そもそものそもそもだが、喋るって口を開かないとできないのか?腹話術・・・?その手もあるか。いっこく堂の公式YouTubeで腹話術のやり方をレクチャーしていた気がする。とりあえず、人形でも買うか。顔が怖くないのにしよう。とりあえずはなんとかなるかもしれない。
さて・・・これからどうしよう(食事編)
次は、食事の問題だ。これは致命的に困るはずだ。口が開かないのと、前歯がないのと、顎で噛めないので固形のものは食べられない。流動食オンリーの生活だ。外食は当然無理だが、節約と思って我慢するしかない。とりあえずウイダーやヨーグルトを買い込んだが、一応栄養のことも考えて雑炊のバリエーションを調べてみた。手始めに大量に作った卵雑炊は、なかなかの美味だったが、都度調味料を足し合わせることで味変するくらいしか楽しみがなかった。強いてできることといえば、米サイドで玄米や大麦という変数を試したり、ベースに関していえばベーシックな昆布だしや鰹だし、鶏ガラスープやトマト缶を使ってリゾットにするくらいのものか。ミルクや豆乳を使ったクリームリゾット、韓国風のクッパや中華風の坦々胡麻雑炊なんてのもありだが、雑炊のバリエーションなんてたかが知れている。
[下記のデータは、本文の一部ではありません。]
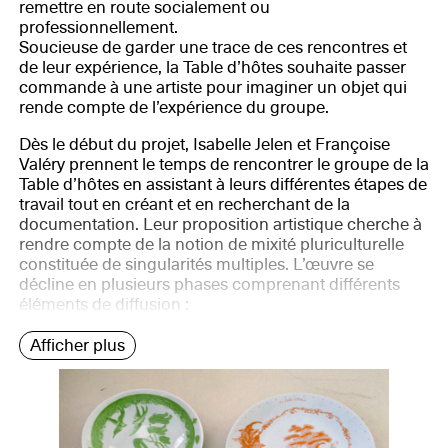
remettre en route socialement ou
professionnellement.
Soucieuse de garder une trace de ces rencontres et
de leur expérience, la Table d’hôtes souhaite passer
commande à une artiste pour imaginer un objet qui
rende compte de l’expérience du groupe.
Dès le début du projet, Isabelle Jelen et Françoise
Valéry prennent le temps de rencontrer le groupe de la
Table d’hôtes en assistant à leurs différentes étapes de
travail tout en créant et en recherchant de la
documentation. Leur proposition artistique cherche à
rendre compte de la notion de mixité pluriculturelle
constituée de singularités multiples. L’œuvre se
décline en plusieurs phases comprenant différents
éléments de diffusion :
Afficher plus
やはり、食事という楽しみを奪われるとメンタルも落ち込んでしまうのかもしれない。流動食だけでも楽しめるコース料理でも考案するしかないのか?
例えば、こんなのはどうだろう。前菜には、ほうれん草とフルーツ数種を使ったグリーンスムージーのショットで食前のフレッシュさを演出しよう。スープはかぼちゃと人参の滑らかで優しい甘みのあるポタージュ。魚介料理として、あさりを使った豆乳仕立てのクラムチャウダーにしよう。それか、鶏ささみをほぐしまくって、生姜を香らせたコンソメスープにするか。魚介料理か肉料理は選べるようにしよう。メインディッシュは、トマトの酸味とチーズのコクを感じられるビスク風のリゾット。さっき考えた雑炊のバリエーションはメインに据えてみよう。そして最後に、デザートは蜂蜜を混ぜたさつまいものミルクペースト。あぁ、完璧な流動食のコース料理だ。明日は買い出し行こう。
まとめ
想像以上にとりとめのない雑記になったが、顎は割れてもできそうなことは色々思い浮かんだ。しばらくは、会話不可・流動食オンリーの縛りプレイで生きていきますので、ご迷惑をお掛けしますが、縛り解けたら会いましょう。